Even in his cupboard he can recall the stench of the cattle trucks, the memory of animal hide and dung, beneath the stench of human sweat and shit. He is inside them once again, sitting in silence, cramped upon the floor. They have stopped somewhere. He feels his brother's heel in his ribs, bare toes in the crease behind his knees. He smells the grease of his sister's hair next to his own. Night is falling. People shift in the airless space, peer through the wooden slats. Jakob can just make out the silhouettes of passing people, shuffling like silent shadows, thin as rope.

“Give me, God, two big wings,” the woman next to them whispers. “That I may fly away.”

When eventually the doors slide open, the sun has already risen, a white light in their eyes, blinding them.

“Out, everybody, out,” the German who had shot the man for his Y-shaped tree shouts, his voice brittle in the stillness of outside. “
'Raus, 'Raus, schneller
. Join the back of the line. Faster, you filthy shits. Follow the man in front of you.”

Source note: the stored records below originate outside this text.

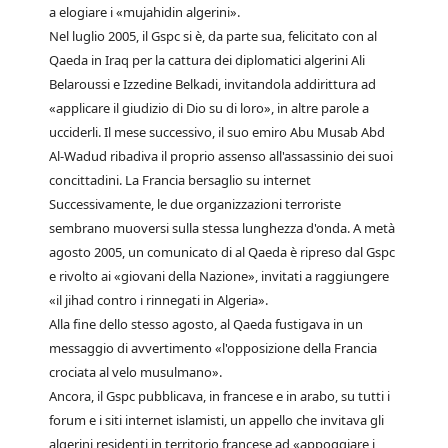
a elogiare i «mujahidin algerini».
Nel luglio 2005, il Gspc si è, da parte sua, felicitato con al
Qaeda in Iraq per la cattura dei diplomatici algerini Ali
Belaroussi e Izzedine Belkadi, invitandola addirittura ad
«applicare il giudizio di Dio su di loro», in altre parole a
ucciderli. Il mese successivo, il suo emiro Abu Musab Abd
Al-Wadud ribadiva il proprio assenso all'assassinio dei suoi
concittadini. La Francia bersaglio su internet
Successivamente, le due organizzazioni terroriste
sembrano muoversi sulla stessa lunghezza d'onda. A metà
agosto 2005, un comunicato di al Qaeda è ripreso dal Gspc
e rivolto ai «giovani della Nazione», invitati a raggiungere
«il jihad contro i rinnegati in Algeria».
Alla fine dello stesso agosto, al Qaeda fustigava in un
messaggio di avvertimento «l'opposizione della Francia
crociata al velo musulmano».
Ancora, il Gspc pubblicava, in francese e in arabo, su tutti i
forum e i siti internet islamisti, un appello che invitava gli
algerini residenti in territorio francese ad «appoggiare i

Jakob clambers down from the truck, his knees stiff. He wonders at the soldier's words, where they had first come from, who had first
uttered them, who had followed, who had led. Eliza grips his hand. He feels his father's hand on his head, the heat of it.

“Don't be afraid, Jakob,” his father says, his voice weak and wavering.

Jakob looks up. The trucks, five of them, drum in front of him, engines running. He looks past them, to the right and to the left.

“A tree with stark branches,” he whispers. “Lead white, charcoal at the base where the bark is still clinging, and behind it the green of the grass.”

His mother is beside him, with Malutki in her arms. Jakob grips Eliza's hand tighter and they join the line that is shuffling out across the field and up toward the Y-shaped tree. Ahead, an officer stands on a mound, staring down at them. He is a tall man, the eagle and the swastika on his shoulder hand-embroidered with white silk and decorated with aluminum wire. His skin smells of cologne, his breath of licorice. He looks right at Jakob as he passes, and what Jakob most recognizes in his eyes is a sadness that seems as anguished as his own.